Kállay Krisztián, Csomor Judit, Ádám Emma, Bödör Csaba, Kassa Csaba, Simon Réka, Kovács Gábor, Péter György, Ottóffy Gábor, Bartyik Katalin, Kiss Csongor, Masát Péter, Réti Marienn, Tóth Blanka, Kriván Gergely
Dél-pesti Centrumkórház - Országos Hematológiai és Infektológiai Intézet Budapest, Albert Flórián út 5-7., 1097.
I. Patológiai és Kísérleti Rákkutató Intézet, Semmelweis Egyetem, Általános Orvostudományi Kar Budapest.
Orv Hetil. 2018 Oct;159(42):1710-1719. doi: 10.1556/650.2018.31171.
Acquired bone marrow failures are rare but fatal diseases in childhood. Since 2013, Hungary has been participating as a full member in the work of the European Working Group on uniform diagnostics and therapy in patients with acquired bone marrow failure syndromes. Hypocellular refractory cytopenia of childhood has been emphasized as a frequent entity, transplanted by reduced intensity conditioning with excellent outcomes.
To analyse and compare the results of treatment before and after our joining.
A total of 55 patients have been treated in the 8 centres of the Hungarian Pediatric Oncology Network during 5 years between 2013 and 2017 (severe aplastic anemia: 9, myelodysplastic syndrome: 41, juvenile myelomonocytic leukemia: 5 patients). Allogeneic hematopoietic stem cell transplantation was performed in severe aplastic anemia in 7 cases, while antithymocyte globulin was administered in one case and one patient died before diagnosis. In patients with myelodysplastic syndromes, watch and wait strategy was applied in 4, while transplantation in 37 cases. Reduced intensity conditioning was used in 54 percent of these cases. Transplantation was the treatment of choice in all 5 patients with juvenile myelomonocytic leukemia.
In the whole patient cohort, the time from diagnosis to treatment was median 92 (3-393) days, while in severe aplastic anemia median 28 (3-327) days only. Grade II-IV acute graft versus host disease occurred in 22.6%, grade III-IV in 6.8% and chronic in 11.2%. All the patients treated with severe aplastic anemia are alive and in complete remission (100%). The overall estimated survival rate is 85.1% in myelodysplastic syndrome, while 75% in juvenile myelomonocytic leukemia. The median follow-up was 30.4 (1.1-62.5) months. There was a remarkable increase in overall survival comparing the data before (1992-2012) and after (2013) joining the international group, 70% vs. 100% (p = 0.133) in severe aplastic anemia and 31.3% vs. 85.1% (p = 0.000026) in myelodysplastic syndrome.

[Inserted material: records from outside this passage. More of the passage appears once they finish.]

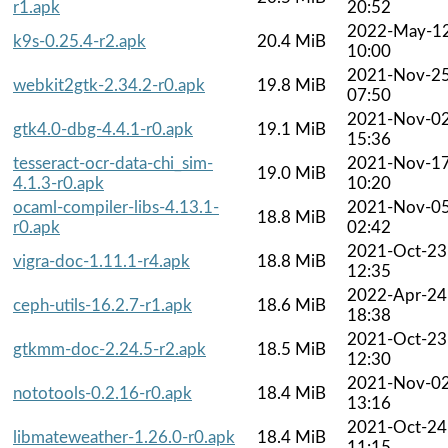
r1.apk
20:52
2022-May-1
k9s-0.25.4-r2.apk
20.4 MiB
10:00
2021-Nov-2
webkit2gtk-2.34.2-r0.apk
19.8 MiB
07:50
2021-Nov-0
gtk4.0-dbg-4.4.1-r0.apk
19.1 MiB
15:36
tesseract-ocr-data-chi_sim-
2021-Nov-1
19.0 MiB
4.1.3-r0.apk
10:20
ocaml-compiler-libs-4.13.1-
2021-Nov-0
18.8 MiB
r0.apk
02:42
2021-Oct-23
vigra-doc-1.11.1-r4.apk
18.8 MiB
12:35
2022-Apr-24
ceph-utils-16.2.7-r1.apk
18.6 MiB
18:38
2021-Oct-23
gtkmm-doc-2.24.5-r2.apk
18.5 MiB
12:30
2021-Nov-0
nototools-0.2.16-r0.apk
18.4 MiB
13:16
2021-Oct-24
libmateweather-1.26.0-r0.apk
18.4 MiB
11:15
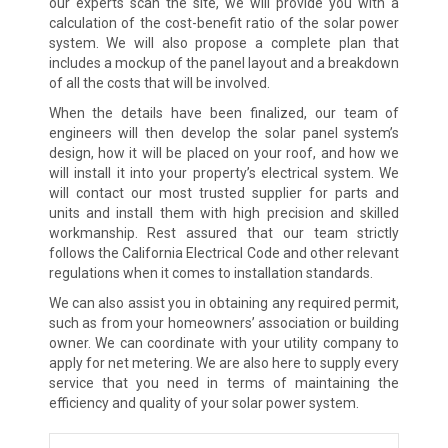
our experts scan the site, we will provide you with a
calculation of the cost-benefit ratio of the solar power
system. We will also propose a complete plan that
includes a mockup of the panel layout and a breakdown
of all the costs that will be involved.
When the details have been finalized, our team of
engineers will then develop the solar panel system’s
design, how it will be placed on your roof, and how we
will install it into your property’s electrical system. We
will contact our most trusted supplier for parts and
units and install them with high precision and skilled
workmanship. Rest assured that our team strictly
follows the California Electrical Code and other relevant
regulations when it comes to installation standards.
We can also assist you in obtaining any required permit,
such as from your homeowners’ association or building
owner. We can coordinate with your utility company to
apply for net metering. We are also here to supply every
service that you need in terms of maintaining the
efficiency and quality of your solar power system.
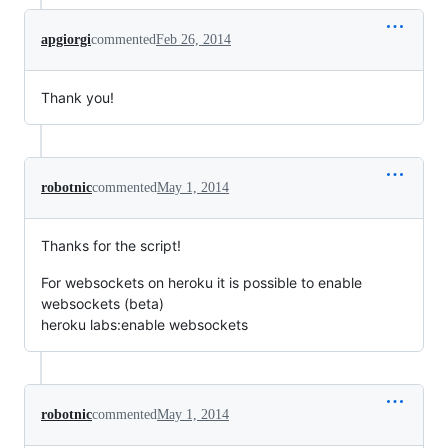
apgiorgi
commented
Feb 26, 2014
Thank you!
robotnic
commented
May 1, 2014
Thanks for the script!
For websockets on heroku it is possible to enable
websockets (beta)
heroku labs:enable websockets
robotnic
commented
May 1, 2014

Due to a change in the paradigm of the conditioning regimen in hypocellular refractory cytopenia of childhood, the overall survival rate has significantly increased. Orv Hetil. 2018; 159(42): 1710-1719.
获得性骨髓衰竭是儿童期罕见但致命的疾病。自2013年以来,匈牙利一直作为正式成员参与欧洲获得性骨髓衰竭综合征患者统一诊断和治疗工作组的工作。儿童低细胞难治性血细胞减少症被视为一种常见病症,采用减低强度预处理进行移植,效果良好。
分析和比较我们加入该工作组前后的治疗结果。
2013年至2017年的5年间,匈牙利儿科肿瘤网络的8个中心共治疗了55例患者(严重再生障碍性贫血:9例,骨髓增生异常综合征:41例,青少年粒单核细胞白血病:5例)。7例严重再生障碍性贫血患者接受了异基因造血干细胞移植,1例使用了抗胸腺细胞球蛋白,1例患者在诊断前死亡。对于骨髓增生异常综合征患者,4例采用观察等待策略,37例进行了移植。其中54%的病例采用了减低强度预处理。所有5例青少年粒单核细胞白血病患者均选择移植作为治疗方法。

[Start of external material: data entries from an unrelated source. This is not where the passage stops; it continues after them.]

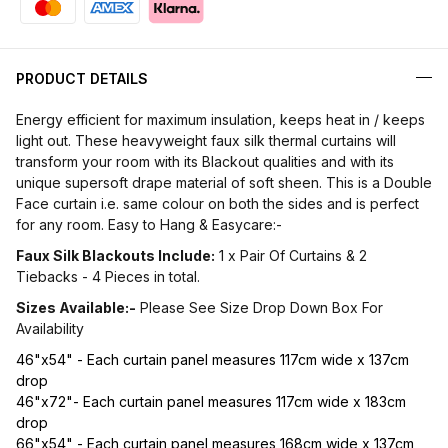
PRODUCT DETAILS
Energy efficient for maximum insulation, keeps heat in / keeps
light out. These heavyweight faux silk thermal curtains will
transform your room with its Blackout qualities and with its
unique supersoft drape material of soft sheen. This is a Double
Face curtain i.e. same colour on both the sides and is perfect
for any room. Easy to Hang & Easycare:-
Faux Silk Blackouts Include:
1 x Pair Of Curtains & 2
Tiebacks - 4 Pieces in total.
Sizes Available:-
Please See Size Drop Down Box For
Availability
46"x54" - Each curtain panel measures 117cm wide x 137cm
drop
46"x72"- Each curtain panel measures 117cm wide x 183cm
drop
66"x54" - Each curtain panel measures 168cm wide x 137cm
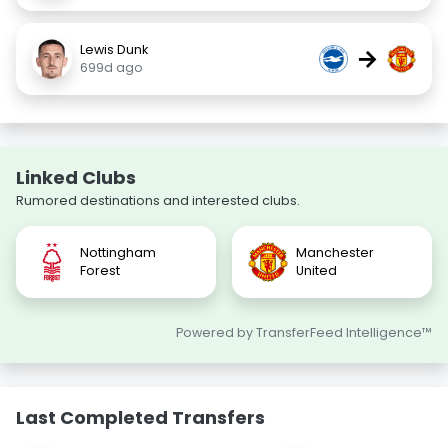
Lewis Dunk
→
699d ago
Linked Clubs
Rumored destinations and interested clubs.
Nottingham
Manchester
Forest
United
Powered by TransferFeed Intelligence™
Last Completed Transfers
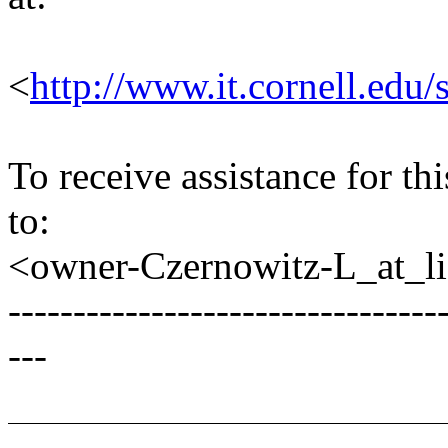
<
http://www.it.cornell.edu/
To receive assistance for th
to:
<owner-Czernowitz-L_at_lis
---------------------------------
---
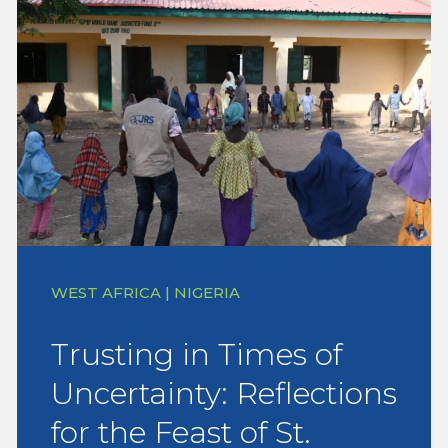
WEST AFRICA | NIGERIA
Trusting in Times of
Uncertainty: Reflections
for the Feast of St.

在整个患者队列中,从诊断到治疗的时间中位数为92(3 - 393)天,而严重再生障碍性贫血患者仅为28(3 - 327)天。II - IV级急性移植物抗宿主病发生率为22.6%,III - IV级为6.8%,慢性移植物抗宿主病为11.2%。所有接受治疗的严重再生障碍性贫血患者均存活且完全缓解(100%)。骨髓增生异常综合征的总体估计生存率为85.1%,青少年粒单核细胞白血病为75%。中位随访时间为30.4(1.1 - 62.5)个月。与加入国际组织之前(1992 - 2012年)的数据相比,总体生存率有显著提高,严重再生障碍性贫血从70%提高到100%(p = 0.133),骨髓增生异常综合征从31.3%提高到85.1%(p = 0.000026)。
由于儿童低细胞难治性血细胞减少症预处理方案模式的改变,总体生存率显著提高。《匈牙利医学周报》。2018年;159(42): 1710 - 1719。